その行方を辿って一人訪れたのは、母の実家だ。
「突然来てごめんなさい」
私の来訪を快く出迎えてくれたのは、母の実家の現家主である、母の兄、
水亜さんが、私の手を引いて、締め切っている襖に手をかけた。
「多分、アレだと思うよ」
水亜さんが指さしたのは、襖の先の、真っ暗な床間に置かれた座椅子。
この部屋は確か。
「てっちゃんとかずさんが、元々、囲碁と将棋の手合い仲間だったって話は聞いてるよね?」
水亜さんが、曽祖父たちのことを囁く。
「てっちゃんはね、天に召されるちょっと前までずっと、あの座椅子と向かい合って、囲碁や将棋をしてたの。まるで、かずさんと対局してるみたいにね」
それは知っている。
いつも、着物のかけられた座椅子を向かいにして、母方の曽祖父は囲碁を打ったり将棋を指したりしていた。
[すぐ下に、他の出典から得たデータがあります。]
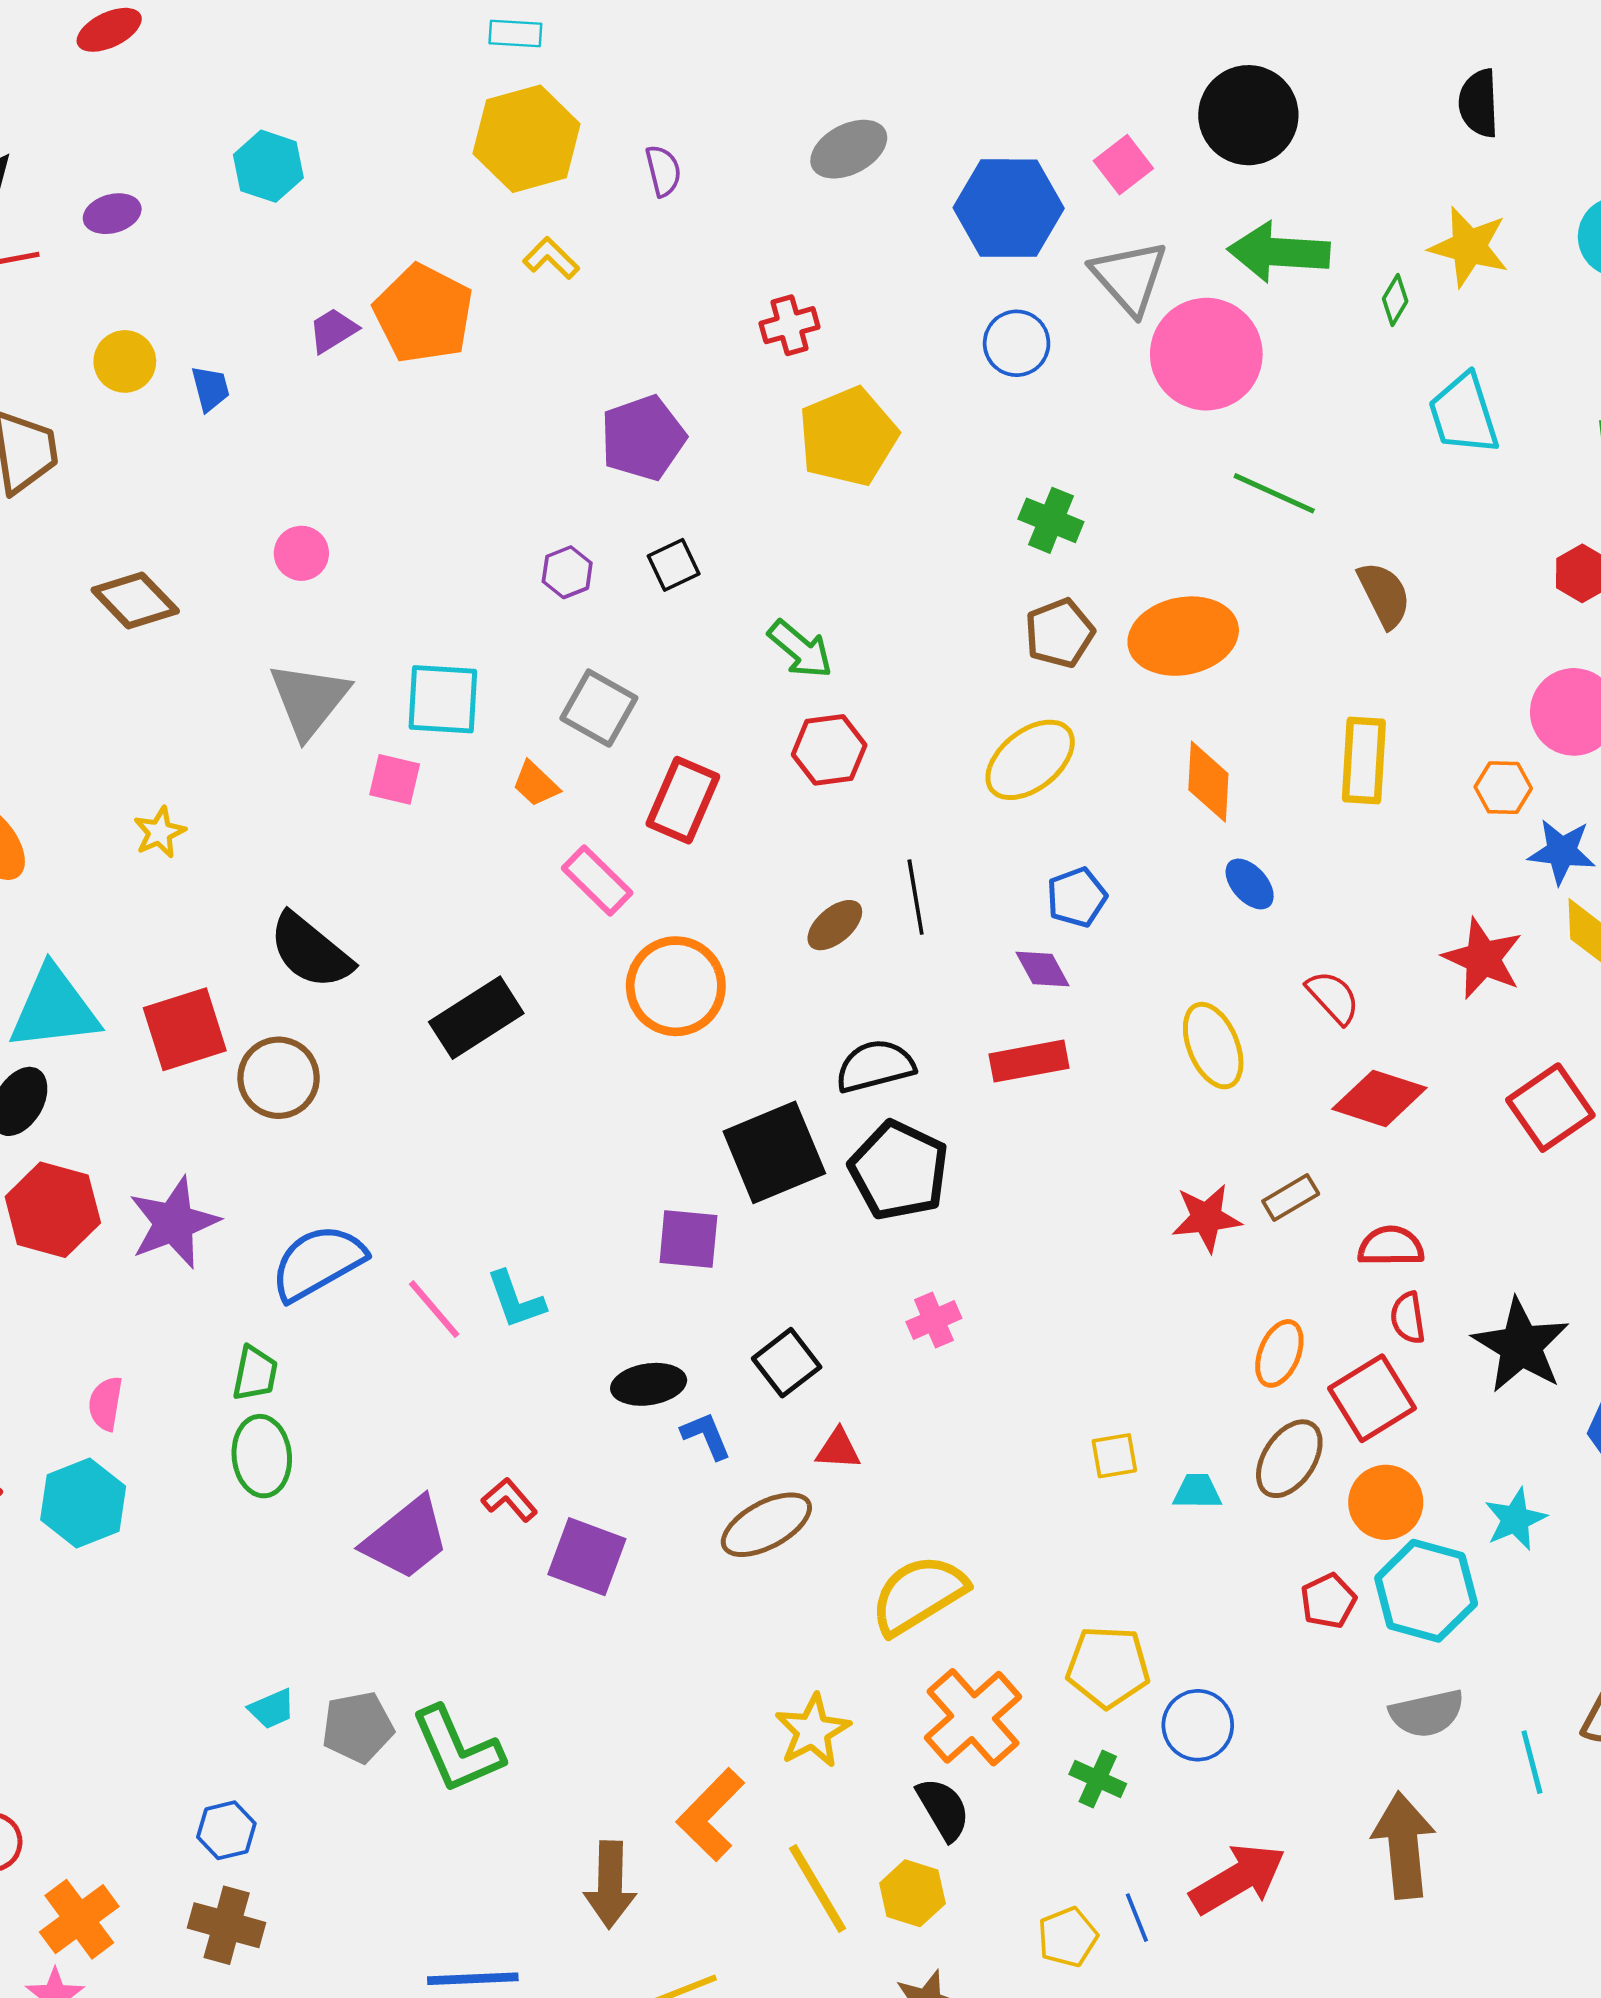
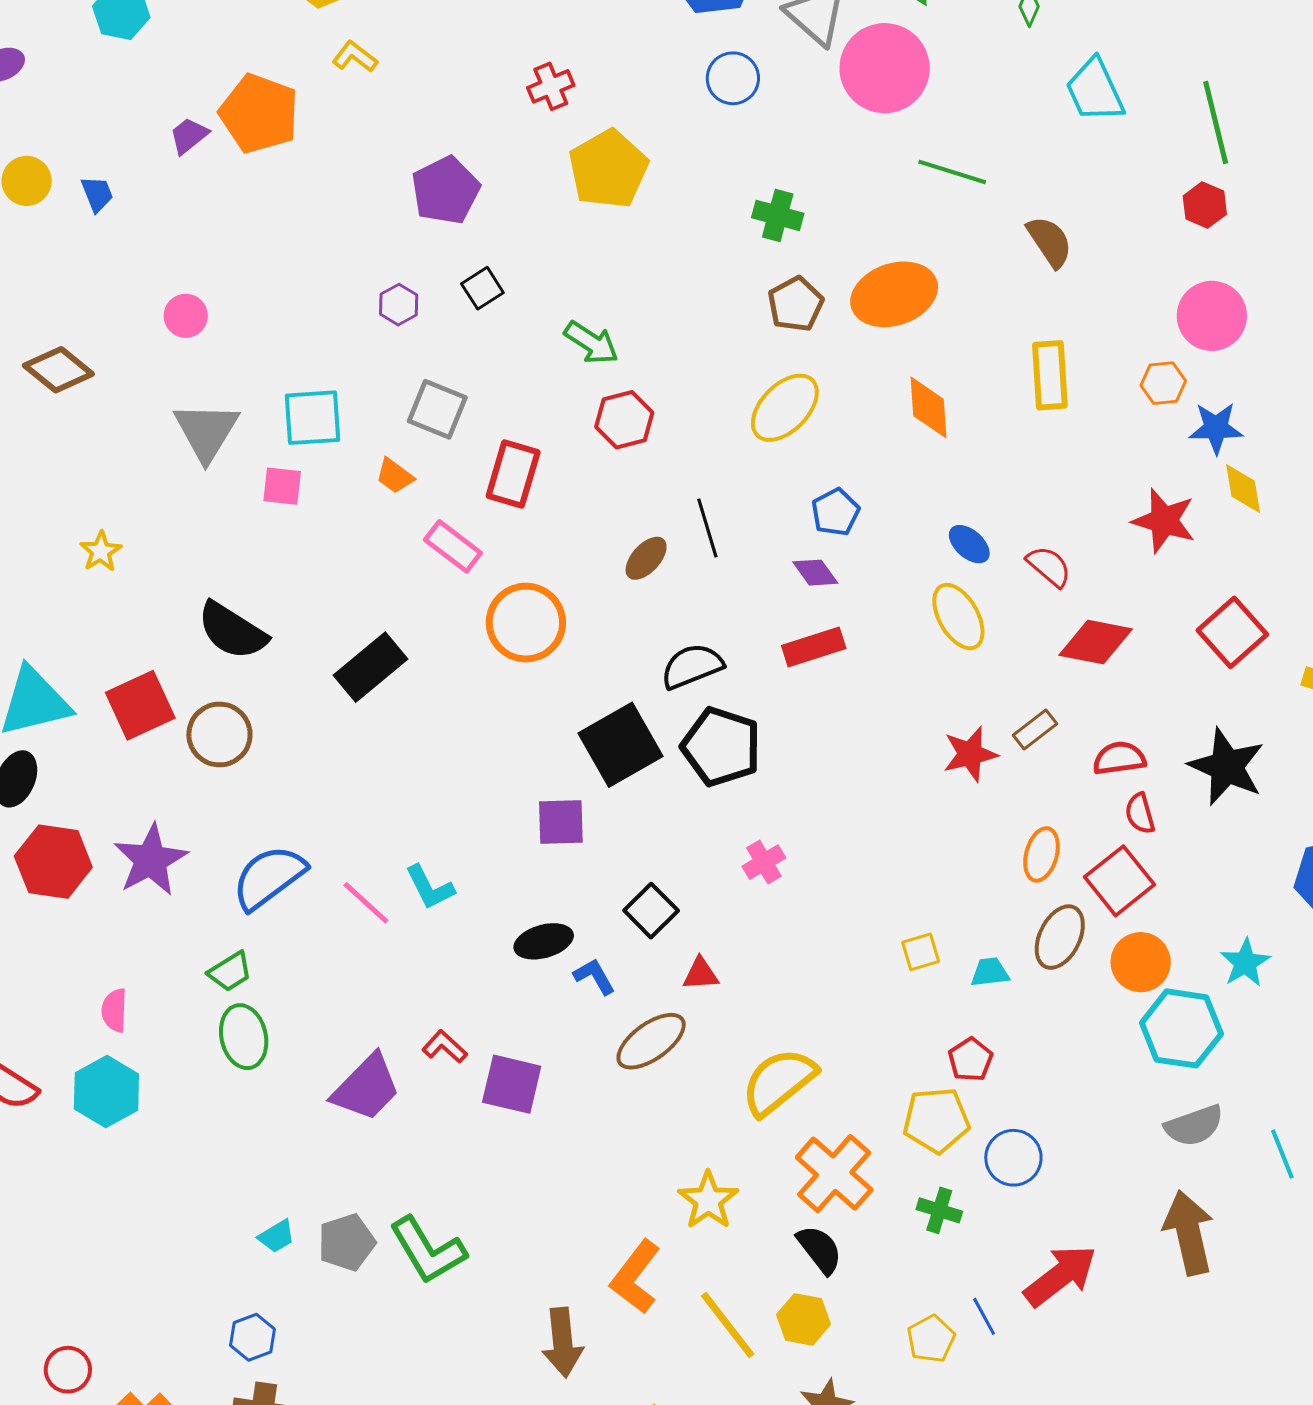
blue ellipse: (1250, 884) -> (969, 544), moved
black star: (1521, 1346) -> (1227, 767), moved
green trapezoid: (255, 1373) -> (230, 972), turned 54
red pentagon: (1328, 1601) -> (970, 1060), moved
座椅子に座ろうとすると、決まって首を横に振るので、座らないようにはしていた。
着物の取り払われた座椅子は、確かに、私の覚えているあの座椅子だ。
「みんな、あの座椅子に思い入れがあるのかな」
水亜さんが、普段通りの
「持って帰る?」
背筋が途端にぞくりとする。
「か、勝手に持っていくのは」
「じゃあ、てっちゃんに訊けばいいんじゃない?」
どうやって。
「てっちゃんはね、きっと、そこにいるよ」
水亜さんが指さすのは、座椅子の向かい側。
いつも、母方の曽祖父が座っていた、少し様変わりな形をした黄色の座布団。
「ほら、話しておいで」
私の背中を床間へ押しこみ、水亜さんは襖を閉める。
床間は暗く、照明は付かない。
外もすっかり暗くなり、閉じられた障子は青くぼやけている。
その微かな光を頼りに、私は座椅子の隣へ座り、座布団を前に姿勢を正す。
一人で将棋を指している、その仕草、様子。
私は目を閉じて、手を合わせないまま、曽祖父のことを思い出す。
床間に入り、盤上を眺めたり、私が度々出すちょっかいをものともせず、嗜めるように応えてくれた、澄み嗄れた声。
老いた眼が、私に微笑んでいる。
目を開けると、そこには誰もいない座布団。
「座椅子を、持っていってもいいですか」
自然と口にしたお願いに、聞こえるはずのない曽祖父の澄み嗄れた声が脳裏に再生される。
その言葉に私は立ち上がると、床間を後にし、叔父夫婦の元へ話を伝えにいった。